Luxury Car Maker Defeated in David v Goliath Trade Mark Dispute
Trade marks are a powerful means of protecting your unique brand, even against much larger or more prestigious potential competitors. In one case, a small clothing company which sold its wares under the name ‘Bentley’ scored a High Court win over household name car manufacturers Bentley Motors.
A clothing company had been using ‘Bentley’ marks – reflecting the surname of its founder – since 1962. The current proprietor of the marks, and their exclusive licensee, launched proceedings against Bentley Motors after it began to sell clothing and headgear bearing ‘Bentley’ labels.
Bentley Motors argued that the appearance of the word on its clothing products was accompanied by its well-known motif, featuring a capital letter B with wings.

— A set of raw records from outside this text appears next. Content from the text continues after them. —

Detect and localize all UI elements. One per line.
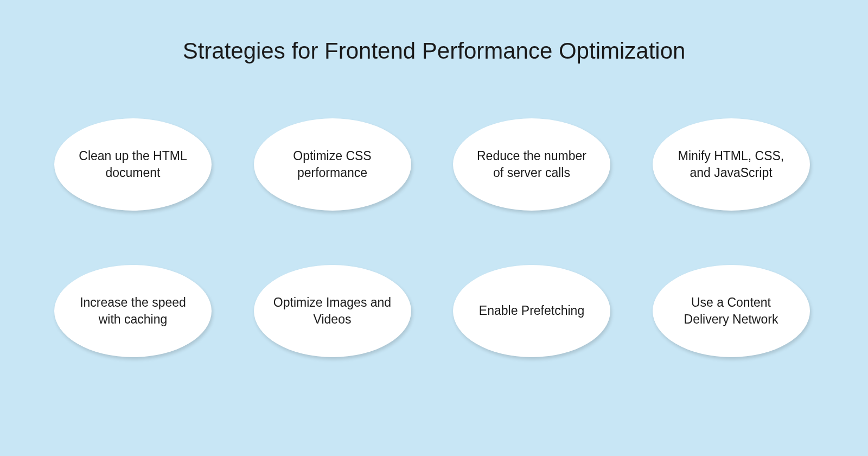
strategy-ellipse: Use a Content Delivery Network — [653, 265, 810, 357]
strategy-ellipse: Optimize Images and Videos — [254, 265, 411, 357]
strategy-ellipse: Increase the speed with caching — [54, 265, 212, 357]
strategies-grid: Clean up the HTML document Optimize CSS … — [54, 118, 814, 357]
strategy-ellipse: Enable Prefetching — [453, 265, 610, 357]
strategy-ellipse: Optimize CSS performance — [254, 118, 411, 211]
strategy-ellipse: Reduce the number of server calls — [453, 118, 610, 211]
strategy-ellipse: Minify HTML, CSS, and JavaScript — [653, 118, 810, 211]
strategy-ellipse: Clean up the HTML document — [54, 118, 212, 211]
diagram-title: Strategies for Frontend Performance Opti… — [183, 38, 686, 64]
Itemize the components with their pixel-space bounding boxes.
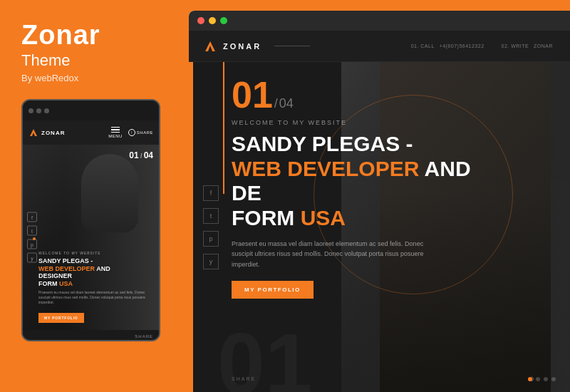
mobile-share-icon: ↑ [128,129,135,136]
desktop-cta-button[interactable]: MY PORTFOLIO [232,281,314,299]
nav-divider [274,46,310,46]
mobile-twitter-icon[interactable]: t [27,226,37,236]
menu-line-3 [111,132,120,133]
desktop-heading-orange: WEB DEVELOPER [232,157,419,180]
mobile-bottom-share-label: SHARE [135,334,153,339]
nav-contact-write-label: 02. WRITE [502,43,529,48]
desktop-dot-red [197,17,204,24]
nav-contact-write-value: ZONAR [534,43,553,48]
mobile-logo-area: ZONAR [28,128,65,138]
desktop-nav-right: 01. CALL +4(807)56412322 02. WRITE ZONAR [411,43,556,49]
desktop-welcome-text: WELCOME TO MY WEBSITE [232,119,502,126]
svg-marker-0 [30,129,37,136]
mobile-body-text: Praesent eu massa vel diam laoreet eleme… [38,290,155,305]
desktop-hero-text: WELCOME TO MY WEBSITE SANDY PLEGAS - WEB… [232,119,502,299]
mobile-social-icons: f t p y [27,212,37,263]
nav-contact-call: 01. CALL +4(807)56412322 [411,43,487,49]
mobile-heading-usa: USA [59,280,73,287]
mobile-bottom-bar: SHARE [23,330,159,341]
mobile-share-button[interactable]: ↑ SHARE [128,129,153,136]
desktop-heading-form: FORM [232,206,301,229]
mobile-heading-form: FORM [38,280,59,287]
desktop-hero-heading: SANDY PLEGAS - WEB DEVELOPER AND DE FORM… [232,132,502,230]
mobile-heading-orange: WEB DEVELOPER [38,265,95,272]
mobile-dot-3 [44,108,49,113]
mobile-counter: 01 / 04 [129,150,153,160]
nav-contact-call-value: +4(807)56412322 [440,43,484,48]
mobile-share-label: SHARE [137,130,153,135]
mobile-menu-button[interactable]: MENU [108,127,123,139]
svg-marker-1 [205,41,215,51]
desktop-top-bar [189,11,570,31]
desktop-hero-counter: 01 / 04 [232,76,294,113]
mobile-counter-current: 01 [129,150,138,160]
desktop-twitter-icon[interactable]: t [203,208,219,224]
desktop-heading-usa: USA [301,206,346,229]
desktop-hero-side-bar [189,62,193,392]
mobile-heading-designer: DESIGNER [38,272,72,279]
desktop-heading-line1: SANDY PLEGAS - [232,132,413,155]
desktop-counter-total: 04 [279,96,294,111]
desktop-dot-yellow [209,17,216,24]
brand-subtitle: Theme [21,51,70,70]
desktop-hero-accent-line [223,62,224,194]
desktop-nav-left: ZONAR [203,39,317,53]
desktop-hero-body: Praesent eu massa vel diam laoreet eleme… [232,239,431,269]
desktop-nav: ZONAR 01. CALL +4(807)56412322 02. WRITE… [189,31,570,62]
mobile-top-bar [23,100,159,120]
mobile-dot-1 [28,108,33,113]
mobile-mockup: ZONAR MENU ↑ SHARE [21,99,160,341]
mobile-heading-line1: SANDY PLEGAS - [38,257,93,264]
desktop-counter-current: 01 [232,76,273,113]
desktop-content: ZONAR 01. CALL +4(807)56412322 02. WRITE… [189,31,570,392]
mobile-hero-content: WELCOME TO MY WEBSITE SANDY PLEGAS - WEB… [38,251,155,323]
mobile-welcome-text: WELCOME TO MY WEBSITE [38,251,155,255]
mobile-cta-button[interactable]: MY PORTFOLIO [38,313,84,323]
mobile-facebook-icon[interactable]: f [27,212,37,222]
desktop-hero: f t p y 01 / 04 WELCOME TO MY WEBSITE SA… [189,62,570,392]
mobile-hero: f t p y 01 / 04 WELCOME TO MY WEBSITE SA… [23,145,159,330]
desktop-facebook-icon[interactable]: f [203,185,219,201]
mobile-counter-separator: / [140,153,142,160]
mobile-logo-text: ZONAR [41,130,65,136]
desktop-logo-text: ZONAR [223,42,261,51]
left-panel: Zonar Theme By webRedox ZONAR [0,0,189,392]
desktop-next-arrow[interactable]: › [531,372,534,385]
desktop-bg-number: 01 [217,321,312,392]
mobile-counter-total: 04 [144,150,153,160]
desktop-mockup: ZONAR 01. CALL +4(807)56412322 02. WRITE… [189,11,570,392]
desktop-social-icons: f t p y [203,185,219,269]
mobile-logo-icon [28,128,38,138]
nav-contact-call-label: 01. CALL [411,43,435,48]
desktop-counter-slash: / [274,96,278,111]
mobile-hamburger-icon [111,127,120,133]
mobile-nav-right: MENU ↑ SHARE [108,127,153,139]
nav-contact-write: 02. WRITE ZONAR [502,43,556,49]
menu-line-2 [111,129,120,130]
progress-dot-4[interactable] [551,377,556,381]
brand-title: Zonar [21,21,100,48]
desktop-logo-icon [203,39,217,53]
desktop-dot-green [220,17,227,24]
mobile-dot-2 [36,108,41,113]
progress-dot-3[interactable] [544,377,548,381]
desktop-share-label: SHARE [232,376,256,381]
desktop-youtube-icon[interactable]: y [203,254,219,269]
mobile-accent-dot [33,237,36,240]
progress-dot-2[interactable] [536,377,540,381]
mobile-heading: SANDY PLEGAS - WEB DEVELOPER AND DESIGNE… [38,257,155,288]
mobile-pinterest-icon[interactable]: p [27,239,37,249]
mobile-menu-label: MENU [108,134,123,138]
mobile-nav: ZONAR MENU ↑ SHARE [23,120,159,145]
desktop-pinterest-icon[interactable]: p [203,231,219,247]
brand-author: By webRedox [21,73,78,83]
mobile-youtube-icon[interactable]: y [27,253,37,263]
mobile-heading-and: AND [96,265,110,272]
menu-line-1 [111,127,120,128]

This would reduce any risk of confusion. The Court, however, found that an average consumer would perceive the motif and the word ‘Bentley’ as two distinct signs used simultaneously, with the latter being afforded greater prominence.
The clothing company was a modest enterprise that had made no large-scale use of its marks. Additionally, Bentley Motors dwarfed its reputation. However, this did not matter in the case as there was a real likelihood of consumer confusion between the clothing company’s marks and Bentley Motors’ labels.
The Court found that Bentley Motors had engaged in a policy of ‘grandmother’s footsteps’ in relation to the clothing company. This consisted of the brand gradually increasing the use of ‘Bentley’ labelling on its clothing products in a way that steadily encroached on the latter’s goodwill. Therefore, it could not be said to have made honest concurrent use of the word in connection with its clothing range.
The finding of infringement meant that Bentley Motors was entitled to continue to sell jackets, silk ties, caps and scarves, as it had done for many years. But, the company could no longer sell other types of clothing or headgear. It was entitled to advertise those goods by means of literature bearing the ‘Bentley’ name, but not to use that word on the goods themselves or other material attached to the goods.